I actually like the way I had to distort this piece to get it to fit in magazine format. It helps make the eye move around the picture properly. And note the subtlety of the fill in the Swillogo -- it's a wee bit transparent.
So at this point I've got a solid start on the next issue of Swill. I've got to fine-tune the typesetting and details on the interior, produce five more images, and prepare the interior illustrations. This morning I did this initial version of the cover and went to the store to fetch art supplies.
But I wound up being useless in the afternoon. I've been sleeping poorly (like this is news) and after lunch I wound up with my ass glued to the couch watching Mythbusters and Monsterquest. Bad oaf!
I'm not sure whether or not I'll try to do much work tomorrow, for that matter. We shall see; we shall see.
The novel has been a real... well, I'm not going to say drag. It's moving in the direction I want it to move in. But the revision that I thought was going to be easy-peasy is turning out to be a butt-wrenching nightmare of self-examination and 0h! my aching artistic soulenisma.
My pal Allison has been cracking the whip and as a result the book has started to take on a lot more depth, but it's been forcing me to ponder some of my personal issues in a way that's made me a real pain in the ass to deal with. I've been finding scenes that have been in place for literally years aren't doing what I need them to do.
One of the hardest tasks a writer has to face is going back and re-imagining scenes and characters -- taking parts of an organic whole and radically reworking them without having to rebuild the entire work from scratch.
And I'm facing a particular problem in this book. I have a great deal of impatience with our culture's obsession with backstory -- as an example, in the remake of Willy Wonka, they insisted on giving the audience details from his childhood that explained why he was so cruel to children. I mean, fuck that. That isn't what the story is about. Yeah, the story of Willy Wonka's life would be interesting -- but do we need it inserted into the story of Charlie Bucket?
But one of the criticisms of my novel that I've heard more than once is that people don't understand why the protagonist -- who is pretty much me -- acts and thinks the way he does. Well, that's a pretty fucking involved question. To answer it in full would be to write an entirely different book than the one I've been working on for the last four years.
Still, I obviously do need to provide more information on the protagonist's history than I have so far. My goal is to give a hint here and a hint there, enough to make his current behavior seem understandable.
But I feel that in a work of fiction, you don't see a character exhibit behavior and say, 'I don't buy that because I don't know why he or she is doing that.' As a reader, my reaction is, 'Huh. That was a weird thing to do,' and then to read the character from that point on as the kind of person who does that kind of thing.

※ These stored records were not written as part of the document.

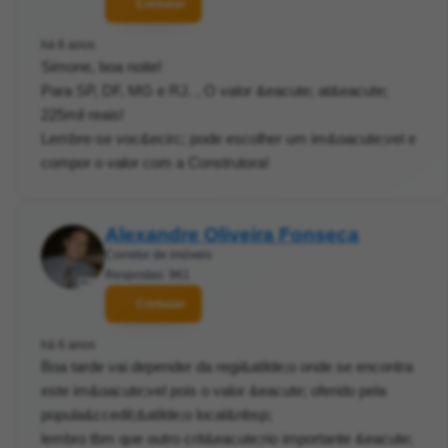
Contatar
há 6 anos
Simone, boa noite!
Para SP, DF, MG e RJ. , O valor &eacute; at&eacute;
225mil reais!
Lembre-se voc&ecirc; pode escolher um im&oacute;vel e
compor o valor com a Construtora!
Alexandre Oliveira Fonseca
Corretor de imóveis
Respostas: 961
Contatar
há 6 anos
Boa tarde vai depender da regi&atilde;o onde se encontra
este im&oacute;vel pois o valor &eacute; oferido pela
popula&ccedil;&atilde;o local&nbsp;
lembro tbm que outro crit&eacute;rio importante &eacute;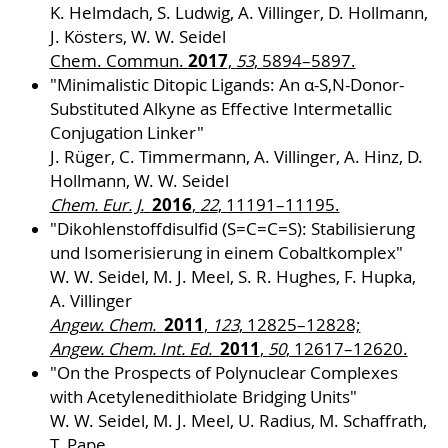
K. Helmdach, S. Ludwig, A. Villinger, D. Hollmann,
J. Kösters, W. W. Seidel
2017
Chem. Commun.
,
53
, 5894–5897.
"Minimalistic Ditopic Ligands: An α-S,N-Donor-
Substituted Alkyne as Effective Intermetallic
Conjugation Linker"
J. Rüger, C. Timmermann, A. Villinger, A. Hinz, D.
Hollmann, W. W. Seidel
2016
Chem. Eur. J.
,
22
, 11191–11195.
"Dikohlenstoffdisulfid (S=C=C=S): Stabilisierung
und Isomerisierung in einem Cobaltkomplex"
W. W. Seidel, M. J. Meel, S. R. Hughes, F. Hupka,
A. Villinger
2011
Angew. Chem.
,
123
, 12825–12828;
2011
Angew. Chem. Int. Ed.
,
50
, 12617–12620.
"On the Prospects of Polynuclear Complexes
with Acetylenedithiolate Bridging Units"
W. W. Seidel, M. J. Meel, U. Radius, M. Schaffrath,
T. Pape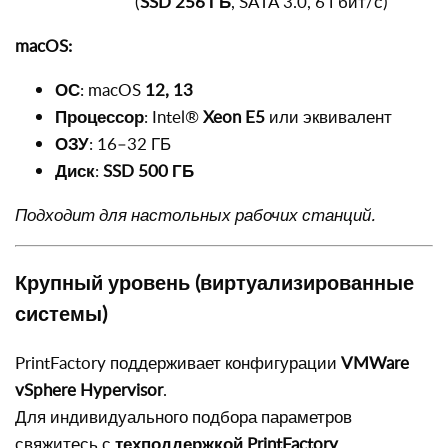
(
SSD 256 ГБ
, SATA 3.0, 6 Гбит/с)
macOS:
ОС
: macOS
12, 13
Процессор
: Intel®
Xeon E5
или эквивалент
ОЗУ
: 16–32 ГБ
Диск
:
SSD 500 ГБ
Подходит для настольных рабочих станций.
Крупный уровень (виртуализированные
системы)
PrintFactory поддерживает конфигурации
VMWare
vSphere Hypervisor
.
Для индивидуального подбора параметров
свяжитесь с
техподдержкой PrintFactory
.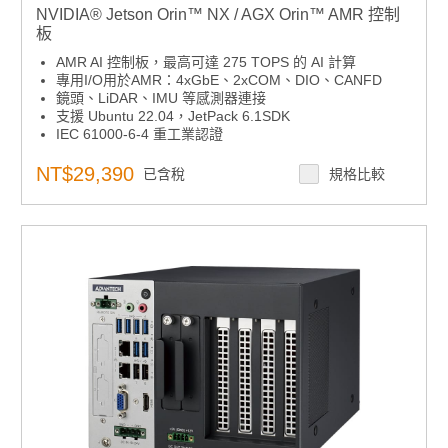
NVIDIA® Jetson Orin™ NX / AGX Orin™ AMR 控制
板
AMR AI 控制板，最高可達 275 TOPS 的 AI 計算
專用I/O用於AMR：4xGbE、2xCOM、DIO、CANFD
鏡頭、LiDAR、IMU 等感測器連接
支援 Ubuntu 22.04，JetPack 6.1SDK
IEC 61000-6-4 重工業認證
支援研華 Robotic Suite
期間限定優惠可填寫表單洽專人
NT$29,390
已含稅
規格比較
更多資訊歡迎觀看2026嵌入式設計特刊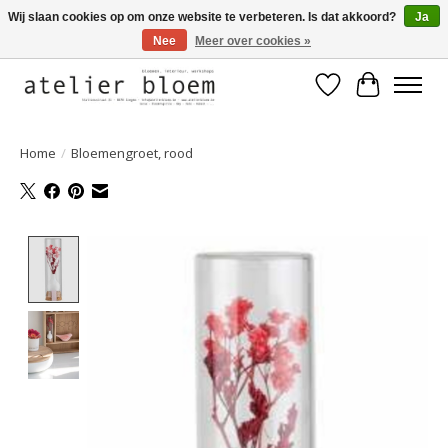
Wij slaan cookies op om onze website te verbeteren. Is dat akkoord?
Ja
Nee
Meer over cookies »
Welkom bij Atelier Bloem
Verlanglijst
Winkelwa
Home
/
Bloemengroet, rood
Product image slideshow Items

Of course that probably has something to do with the fact that I regard people the same way in real life -- I have no idea what would compel someone to have children, buy a car, attend a sporting event, or watch American Idol. The behavior of the average human being mystifies me and all I can do is accept it.
But as a writer it is my job to make my characters convincing. Frankly, I don't care how well my characters are understood as long as they are believed -- but readers seem to feel differently about that. I'll tell you what, someday I'm going to say, "fuck a bunch of readers," and write something without worrying about how accessible it is.
I'll use the full range of my vocabulary and intellectual interests and hideous obsessions and obscure humor and cultural references and scientific terminology and obliquity and if someone doesn't understand that dark matter and dark energy are entirely separate phenomena, if they don't know what a Pristichampsus is, if they don't get the references to the Ramayana and the works of Tove Jansson and Li Po, if they can't make the connections between line twelve on page eight and line seven on page three hundred and sixteen, well, they will be perfectly welcome to go fuck themselves. Hell, I'll replace every comma with the word 'fuck,' so as to duplicate my own mode of speech. I'll produce something with bones and guts and sinew instead of the simple-minded monosyllabic pabulum I've produced thus far.
And then nobody will read it. Hey, it worked for Pynchon and Joyce.
Anyway, I'm hoping things will lighten up after I get the first couple of chapters nailed down and the book starts to become more plot-oriented. We shall see.